Ever since I began to write, I have been often told and advised that my sentence must be short. They must be clear, precise, cogent and potent. Is this word necessary? No? Then get rid of it. Can I replace those ten handsome words that I have lined up like United Nations peacekeepers from Bangladesh (with little branches as weapons) standing at attention with one muscled Rambo-like word that can do their work two times over? I can? Then bring in Rambo. Like Tomás de Torquemada, I would then ruthlessly hunt down all these bloated, flabby sentences and upon chancing upon them, root them out mercilessly and then fling them on the bonfire of vanity. If I saw a sentence that looked to tall, out my scythe would come and like the Grim Reaper himself, I shall cleave unto it and make it of appropriate length. I became so obsessed with writing very short sentences, that I even tried writing a non-fiction article using one word sentences but then grew annoyed with the amount of sentences each paragraph had. One paragraph even had 80 sentences simply because that was number of words used there. It just got out of hand. And put it this way after you have been Torquemada and Grim Ripper and deploying Rambos for a good part of your life, it wears you out and down.
You start to long for those days of peace, like a warrior king who has lost his taste for blood, battle but not for comely horny virgins or non-virgins for that matter (I am reliably informed that warrior kings only classify women in that manner). You start to wish you were able to write sentences that had more the feel of a long pleasant stroll under a canopy of trees in the woods with dust-specked shafts of light breaking through the foilage here and there. You begin to take pleasure in John Ruskin's prose which though meanders like a wandering sage, aimless though never without purpose or at the least, beauty. You are more forgiving with the indulgent sentence that perhaps did not say twice it could have with the same amount of words. The weight of sentences began to weight as much as the weight of words. Sentences you wrote now have a more family festiveness with the various punctuations that dance and play around it - there are commas, semi-colons, colons, the odd dash here and there, in addition to the full stop. You no longer worry that the entire sentence sometimes takes up one paragraph or that one paragraph takes several pages because you are not troubled or driven solely by that drive of businesslike efficacy. Business is business. Literature is literature. You may have a little of each within each other but they are not the same.
The difference in power between sentences can also be discerned if they are compared to like a boxer's punch (as opposed to a fruity one).
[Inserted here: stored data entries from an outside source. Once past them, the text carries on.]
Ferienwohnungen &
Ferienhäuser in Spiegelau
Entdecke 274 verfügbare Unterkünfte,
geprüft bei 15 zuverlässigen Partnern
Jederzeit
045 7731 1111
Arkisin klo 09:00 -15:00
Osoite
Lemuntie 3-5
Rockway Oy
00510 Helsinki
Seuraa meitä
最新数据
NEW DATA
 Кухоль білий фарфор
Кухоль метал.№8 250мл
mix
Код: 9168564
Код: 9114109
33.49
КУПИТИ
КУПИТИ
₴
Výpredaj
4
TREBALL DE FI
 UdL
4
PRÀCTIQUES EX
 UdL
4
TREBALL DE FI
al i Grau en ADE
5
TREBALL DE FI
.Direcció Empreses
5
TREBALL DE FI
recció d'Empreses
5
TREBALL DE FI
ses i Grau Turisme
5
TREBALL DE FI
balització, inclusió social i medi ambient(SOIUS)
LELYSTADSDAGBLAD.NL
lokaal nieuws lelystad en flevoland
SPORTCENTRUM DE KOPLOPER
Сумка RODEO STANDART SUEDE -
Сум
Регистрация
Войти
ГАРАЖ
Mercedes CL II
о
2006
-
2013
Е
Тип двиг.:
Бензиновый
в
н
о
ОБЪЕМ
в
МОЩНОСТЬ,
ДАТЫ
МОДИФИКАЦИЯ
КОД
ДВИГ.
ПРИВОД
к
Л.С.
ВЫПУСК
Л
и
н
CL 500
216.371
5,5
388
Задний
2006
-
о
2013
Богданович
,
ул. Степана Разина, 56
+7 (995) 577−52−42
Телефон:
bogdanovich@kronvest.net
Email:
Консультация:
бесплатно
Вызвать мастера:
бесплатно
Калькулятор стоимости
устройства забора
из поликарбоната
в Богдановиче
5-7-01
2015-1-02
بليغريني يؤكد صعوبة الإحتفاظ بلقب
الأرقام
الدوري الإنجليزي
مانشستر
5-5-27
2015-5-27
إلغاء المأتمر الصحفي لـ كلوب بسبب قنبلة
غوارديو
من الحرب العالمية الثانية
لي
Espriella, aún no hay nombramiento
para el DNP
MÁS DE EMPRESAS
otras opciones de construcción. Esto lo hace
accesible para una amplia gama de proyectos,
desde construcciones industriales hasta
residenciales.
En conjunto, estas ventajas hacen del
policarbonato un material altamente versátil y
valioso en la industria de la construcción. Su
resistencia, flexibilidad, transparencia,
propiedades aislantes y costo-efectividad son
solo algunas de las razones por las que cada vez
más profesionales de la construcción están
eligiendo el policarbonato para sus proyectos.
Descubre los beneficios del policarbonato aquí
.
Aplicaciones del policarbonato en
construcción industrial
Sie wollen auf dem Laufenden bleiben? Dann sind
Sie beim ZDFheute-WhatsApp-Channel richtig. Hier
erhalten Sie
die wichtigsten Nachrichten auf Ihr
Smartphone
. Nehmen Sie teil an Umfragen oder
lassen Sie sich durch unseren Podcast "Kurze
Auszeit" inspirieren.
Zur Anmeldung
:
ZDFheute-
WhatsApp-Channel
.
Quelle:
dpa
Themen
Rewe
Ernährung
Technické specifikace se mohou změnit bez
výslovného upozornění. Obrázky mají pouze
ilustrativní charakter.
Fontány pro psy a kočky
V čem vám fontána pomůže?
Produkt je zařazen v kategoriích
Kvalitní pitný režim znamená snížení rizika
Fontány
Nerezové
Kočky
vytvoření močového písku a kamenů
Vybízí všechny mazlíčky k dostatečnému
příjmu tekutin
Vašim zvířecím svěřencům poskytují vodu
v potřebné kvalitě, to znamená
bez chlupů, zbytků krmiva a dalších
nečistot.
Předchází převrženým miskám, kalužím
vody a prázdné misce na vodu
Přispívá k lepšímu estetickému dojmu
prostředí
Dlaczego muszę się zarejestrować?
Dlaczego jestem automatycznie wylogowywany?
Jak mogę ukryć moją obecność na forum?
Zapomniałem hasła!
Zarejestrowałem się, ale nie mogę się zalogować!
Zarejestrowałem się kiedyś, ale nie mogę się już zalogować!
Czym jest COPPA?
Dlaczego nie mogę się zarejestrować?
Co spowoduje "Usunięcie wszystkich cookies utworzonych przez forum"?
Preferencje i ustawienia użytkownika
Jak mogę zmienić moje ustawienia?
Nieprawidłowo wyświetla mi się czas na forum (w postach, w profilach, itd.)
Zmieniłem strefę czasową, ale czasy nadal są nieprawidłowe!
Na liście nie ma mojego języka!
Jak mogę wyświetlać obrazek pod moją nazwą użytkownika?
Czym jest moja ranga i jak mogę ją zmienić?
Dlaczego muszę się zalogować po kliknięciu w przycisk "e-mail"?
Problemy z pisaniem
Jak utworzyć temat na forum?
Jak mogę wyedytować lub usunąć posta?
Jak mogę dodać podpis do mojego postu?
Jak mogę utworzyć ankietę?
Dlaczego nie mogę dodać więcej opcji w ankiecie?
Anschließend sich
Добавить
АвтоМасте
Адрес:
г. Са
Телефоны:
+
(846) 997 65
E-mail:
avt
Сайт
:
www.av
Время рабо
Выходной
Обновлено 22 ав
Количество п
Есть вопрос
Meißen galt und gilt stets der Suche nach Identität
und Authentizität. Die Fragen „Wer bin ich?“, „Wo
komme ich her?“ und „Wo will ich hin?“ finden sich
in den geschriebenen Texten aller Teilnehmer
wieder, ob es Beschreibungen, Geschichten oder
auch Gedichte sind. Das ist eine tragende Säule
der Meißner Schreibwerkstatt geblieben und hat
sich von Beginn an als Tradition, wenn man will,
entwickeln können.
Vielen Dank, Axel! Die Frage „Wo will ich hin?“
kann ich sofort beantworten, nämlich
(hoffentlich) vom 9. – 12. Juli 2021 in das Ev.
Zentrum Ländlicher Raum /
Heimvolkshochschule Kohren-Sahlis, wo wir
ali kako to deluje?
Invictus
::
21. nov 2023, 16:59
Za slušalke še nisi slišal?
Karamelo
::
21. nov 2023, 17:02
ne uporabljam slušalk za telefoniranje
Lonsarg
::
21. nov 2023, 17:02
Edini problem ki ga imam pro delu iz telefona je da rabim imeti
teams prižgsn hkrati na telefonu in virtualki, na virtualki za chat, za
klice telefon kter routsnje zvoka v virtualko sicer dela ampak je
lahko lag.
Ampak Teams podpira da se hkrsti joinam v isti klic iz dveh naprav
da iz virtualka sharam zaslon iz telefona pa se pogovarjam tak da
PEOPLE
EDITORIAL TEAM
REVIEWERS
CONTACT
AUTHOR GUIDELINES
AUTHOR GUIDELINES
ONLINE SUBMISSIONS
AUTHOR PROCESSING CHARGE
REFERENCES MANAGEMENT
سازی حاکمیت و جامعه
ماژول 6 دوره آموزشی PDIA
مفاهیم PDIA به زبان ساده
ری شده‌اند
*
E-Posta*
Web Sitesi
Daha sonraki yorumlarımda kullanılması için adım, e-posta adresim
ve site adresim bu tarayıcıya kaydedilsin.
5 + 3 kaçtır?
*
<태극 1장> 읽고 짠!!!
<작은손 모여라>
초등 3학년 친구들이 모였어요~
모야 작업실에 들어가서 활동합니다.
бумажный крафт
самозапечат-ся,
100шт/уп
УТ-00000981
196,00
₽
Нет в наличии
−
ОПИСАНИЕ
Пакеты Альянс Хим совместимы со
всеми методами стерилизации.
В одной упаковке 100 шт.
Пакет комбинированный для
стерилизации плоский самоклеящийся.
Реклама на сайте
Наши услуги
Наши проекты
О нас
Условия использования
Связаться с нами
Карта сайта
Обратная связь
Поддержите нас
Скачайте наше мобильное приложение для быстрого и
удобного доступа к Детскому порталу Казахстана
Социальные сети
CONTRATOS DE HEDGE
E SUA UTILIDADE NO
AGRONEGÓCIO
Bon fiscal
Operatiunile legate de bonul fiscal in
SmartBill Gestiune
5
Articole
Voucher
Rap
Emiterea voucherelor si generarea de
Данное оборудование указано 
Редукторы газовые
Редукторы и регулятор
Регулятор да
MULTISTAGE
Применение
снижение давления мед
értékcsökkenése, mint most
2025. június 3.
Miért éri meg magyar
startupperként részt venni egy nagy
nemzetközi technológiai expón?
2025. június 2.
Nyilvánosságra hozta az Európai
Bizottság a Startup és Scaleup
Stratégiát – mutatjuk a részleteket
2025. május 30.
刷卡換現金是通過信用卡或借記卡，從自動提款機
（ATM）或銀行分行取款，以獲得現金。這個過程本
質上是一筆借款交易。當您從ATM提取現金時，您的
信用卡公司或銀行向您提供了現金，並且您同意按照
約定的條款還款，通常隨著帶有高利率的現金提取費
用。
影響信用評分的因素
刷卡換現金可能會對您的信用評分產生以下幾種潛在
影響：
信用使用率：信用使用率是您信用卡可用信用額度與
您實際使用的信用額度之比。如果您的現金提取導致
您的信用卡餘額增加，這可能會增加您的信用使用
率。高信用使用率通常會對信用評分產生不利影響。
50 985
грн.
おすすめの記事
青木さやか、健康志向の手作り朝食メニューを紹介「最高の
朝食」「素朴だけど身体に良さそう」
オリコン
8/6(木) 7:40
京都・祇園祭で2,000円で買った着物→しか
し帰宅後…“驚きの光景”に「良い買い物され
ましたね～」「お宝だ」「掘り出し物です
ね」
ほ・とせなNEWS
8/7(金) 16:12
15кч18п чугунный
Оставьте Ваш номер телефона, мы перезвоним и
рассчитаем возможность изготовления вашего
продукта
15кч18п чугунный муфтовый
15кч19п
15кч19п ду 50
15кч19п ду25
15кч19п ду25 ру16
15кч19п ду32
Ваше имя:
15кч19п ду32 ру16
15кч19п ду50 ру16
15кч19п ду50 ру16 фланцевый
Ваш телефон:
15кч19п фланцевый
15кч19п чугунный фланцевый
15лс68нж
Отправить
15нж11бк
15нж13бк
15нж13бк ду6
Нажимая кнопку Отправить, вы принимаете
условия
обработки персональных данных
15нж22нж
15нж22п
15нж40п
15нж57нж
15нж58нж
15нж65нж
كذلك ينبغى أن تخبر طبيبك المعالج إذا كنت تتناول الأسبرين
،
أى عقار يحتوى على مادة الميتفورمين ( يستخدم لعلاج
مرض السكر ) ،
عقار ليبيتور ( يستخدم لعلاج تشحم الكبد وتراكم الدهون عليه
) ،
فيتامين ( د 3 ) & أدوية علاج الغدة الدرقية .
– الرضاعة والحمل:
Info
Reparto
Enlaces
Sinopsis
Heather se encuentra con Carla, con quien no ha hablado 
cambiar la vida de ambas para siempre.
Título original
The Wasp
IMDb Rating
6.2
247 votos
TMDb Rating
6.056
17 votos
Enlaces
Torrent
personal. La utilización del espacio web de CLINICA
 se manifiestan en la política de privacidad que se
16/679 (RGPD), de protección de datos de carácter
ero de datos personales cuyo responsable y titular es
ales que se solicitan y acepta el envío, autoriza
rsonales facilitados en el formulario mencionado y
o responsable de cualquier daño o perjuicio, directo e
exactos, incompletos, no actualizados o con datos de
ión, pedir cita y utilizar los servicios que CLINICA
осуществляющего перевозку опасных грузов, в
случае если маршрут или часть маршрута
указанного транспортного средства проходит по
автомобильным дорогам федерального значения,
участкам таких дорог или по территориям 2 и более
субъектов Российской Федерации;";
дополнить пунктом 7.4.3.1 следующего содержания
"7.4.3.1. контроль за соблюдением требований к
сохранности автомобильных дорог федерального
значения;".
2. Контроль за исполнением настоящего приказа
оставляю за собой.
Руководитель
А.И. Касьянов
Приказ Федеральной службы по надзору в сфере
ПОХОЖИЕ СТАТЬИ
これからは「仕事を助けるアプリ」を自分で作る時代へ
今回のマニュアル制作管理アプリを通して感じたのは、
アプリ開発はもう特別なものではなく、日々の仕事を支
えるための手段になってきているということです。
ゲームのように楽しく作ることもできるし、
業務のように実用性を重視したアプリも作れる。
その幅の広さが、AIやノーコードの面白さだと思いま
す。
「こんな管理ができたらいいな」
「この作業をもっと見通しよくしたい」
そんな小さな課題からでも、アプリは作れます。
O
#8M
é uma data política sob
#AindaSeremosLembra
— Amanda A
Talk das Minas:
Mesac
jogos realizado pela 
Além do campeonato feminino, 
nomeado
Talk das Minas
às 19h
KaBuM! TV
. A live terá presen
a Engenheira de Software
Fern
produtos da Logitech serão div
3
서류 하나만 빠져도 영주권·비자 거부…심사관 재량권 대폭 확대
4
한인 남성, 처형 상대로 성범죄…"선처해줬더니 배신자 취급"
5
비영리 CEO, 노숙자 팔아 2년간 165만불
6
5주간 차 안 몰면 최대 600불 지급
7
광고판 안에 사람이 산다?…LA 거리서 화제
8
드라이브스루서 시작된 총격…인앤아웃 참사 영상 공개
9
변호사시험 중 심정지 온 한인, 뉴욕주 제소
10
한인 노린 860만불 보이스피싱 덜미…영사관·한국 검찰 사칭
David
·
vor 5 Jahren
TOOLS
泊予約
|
And to me those ideal short sentences like I have described above are like a short, quick punch that keeps the opponent at a distance. Each punch is not powerful but many of them can wear an opponent down before he finally succumbs to a technical knock-out. Of course, once in a while one bears witness to a potently fatal though short and quick punch that does the job but those, like a superbly constructed short sentence full of meaning, don't come often. A long sentence, with its many shorter sentences held together by various punctuation devices, is able to house within it several short punches which can be used to set the stage for the delivery of the coup de grace. Longer sentences also very obviously have a longer reach and greater capacity for holding more information. Sometimes it is necessary to have certain information or facts at the forefront when considering something and short sentences are not helpful in this.
But good prose is a skilful and subtle combination of both. Reading an entire essay or work composed solely of one style or the other is painful and an eyesore, because I believe there is such a thing as page aesthetics (the beauty in the patterns that emerge when the sentences are arranged or formatted on a page). The instinct by these 'short people' to condemn something before they have even read it by simply looking at the length of a sentence must be condemned and put to the pen (so to speak, after all it is mightier than the sword). The problem with long sentence as usual lies not with the length, but the skill required to construct a good one. It certainly is harder to build a good long one compared to a good short one. After all, 'Jack screwed Jane' is theoretically perfect but completely lacking of any literary aesthetic, and its, like both Jack and Jane, easy. Now try to convey that same kind of information in 30 words in one sentence. Not easy... unless you are skilled (or read a lot of those sorts of sordid stories). So the blame then lies not with the sentence but the human. But then, it is common for mankind to blame everything else, including his own inventions, for whatever failings except his-self.